Memo: Cooperatively Yours becomes a target

Click for larger image.
Click for larger image.

With the 2014 campaign now fully underway, even Mr. Jacob wants a piece of the action with today’s response to our provocative questions distributed prior to the Meet the Candidates forum on Monday.

Coop financial statements for fiscal years 2009, 2010, 2011, 2012, and 2013 are available online, so you can see what he’s talking about yourself. In both 2011 and 2012, the coop shows an operational deficit, meaning that expenses were greater than income. That’s actual expenses, not counting depreciation or amortization.

I know one prospective buyer last year whose mortgage application was turned down because the lending bank had misgivings about those deficits. Even if the coop looks better a year later with flip taxes from a resurgent housing market bailing us out, the underlying concern about our financial stability has not been resolved.

But, please, let’s look at this another way, because I’m not interested in having a shouting match with Mr. Jacob or anyone else. Cooperatively Yours decided this past spring to encourage communication with the board and management. That means asking questions in a more public way to hold our directors accountable, and pressing them to distribute quarterly reports of board actions and hold mid-year financial Q&A’s so that these kinds of issues can be discussed more constructively. To that end, I’m very grateful to Mr. Jacob for his memo, because it opens a conversation about what kind of a deficit may be beneficial and what kind is unsustainable.

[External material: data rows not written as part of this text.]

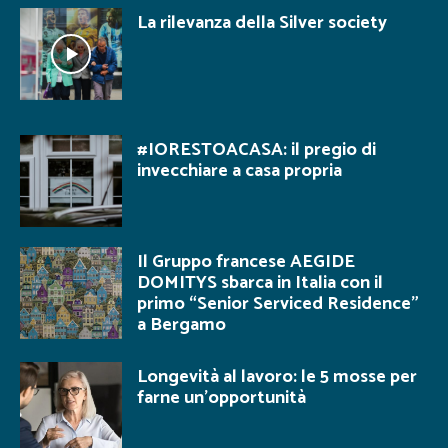
La rilevanza della Silver society
#IORESTOACASA: il pregio di
invecchiare a casa propria
Il Gruppo francese AEGIDE
DOMITYS sbarca in Italia con il
primo “Senior Serviced Residence”
a Bergamo
Longevità al lavoro: le 5 mosse per
farne un’opportunità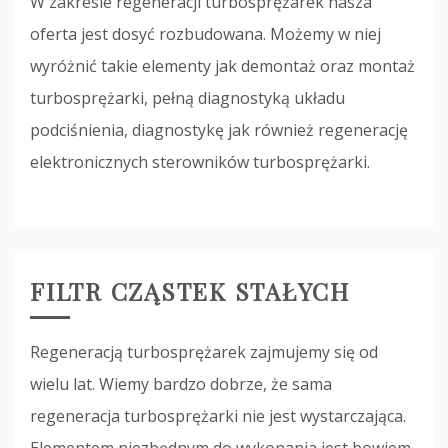
W zakresie regeneracji turbosprężarek nasza
oferta jest dosyć rozbudowana. Możemy w niej
wyróżnić takie elementy jak demontaż oraz montaż
turbosprężarki, pełną diagnostyką układu
podciśnienia, diagnostykę jak również regenerację
elektronicznych sterowników turbosprężarki.
FILTR CZĄSTEK STAŁYCH
Regeneracją turbosprężarek zajmujemy się od
wielu lat. Wiemy bardzo dobrze, że sama
regeneracja turbosprężarki nie jest wystarczająca.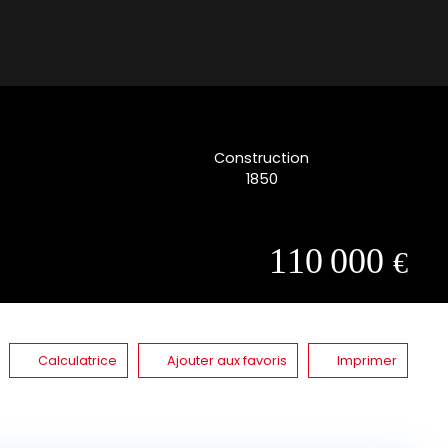
Construction
1850
110 000
€
Calculatrice
Ajouter aux favoris
Imprimer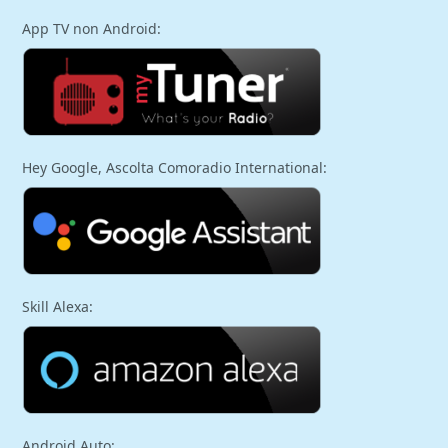
App TV non Android:
Hey Google, Ascolta Comoradio International:
Skill Alexa:
Android Auto: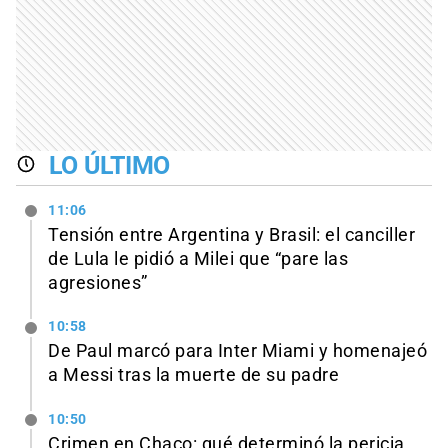
LO ÚLTIMO
11:06
Tensión entre Argentina y Brasil: el canciller
de Lula le pidió a Milei que “pare las
agresiones”
10:58
De Paul marcó para Inter Miami y homenajeó
a Messi tras la muerte de su padre
10:50
Crimen en Chaco: qué determinó la pericia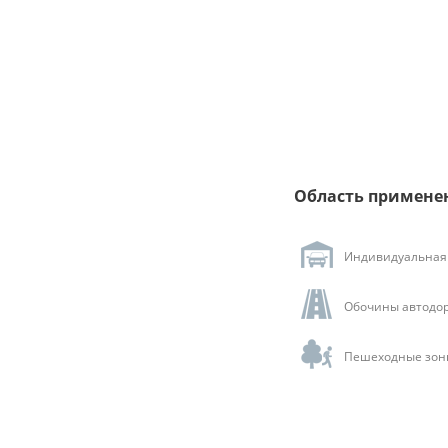
Область примене
Индивидуальная 
Обочины автодор
Пешеходные зоны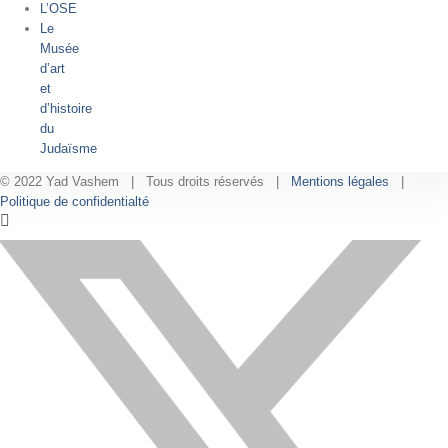
L’OSE
Le
Musée
d’art
et
d’histoire
du
Judaïsme
© 2022 Yad Vashem | Tous droits réservés |
Mentions légales
|
Politique de confidentialté
Facebook
Instagram
LinkedIn
X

One of the questions our flyer asked on Monday was: “The coop’s deficit grows every year — now almost $11 million. Are you OK with that?” Mr. Jacob says that because that figure represents what’s called accumulated deficit it’s actually not an unhealthy number and therefore, yes, he’s OK with it. That’s a perfectly good answer.  I would rather it had come without bold-faced all-caps name-calling, but I think this is progress, and this Thanksgiving, I’m grateful for it — let’s get answers first and we’ll work on our manners another time.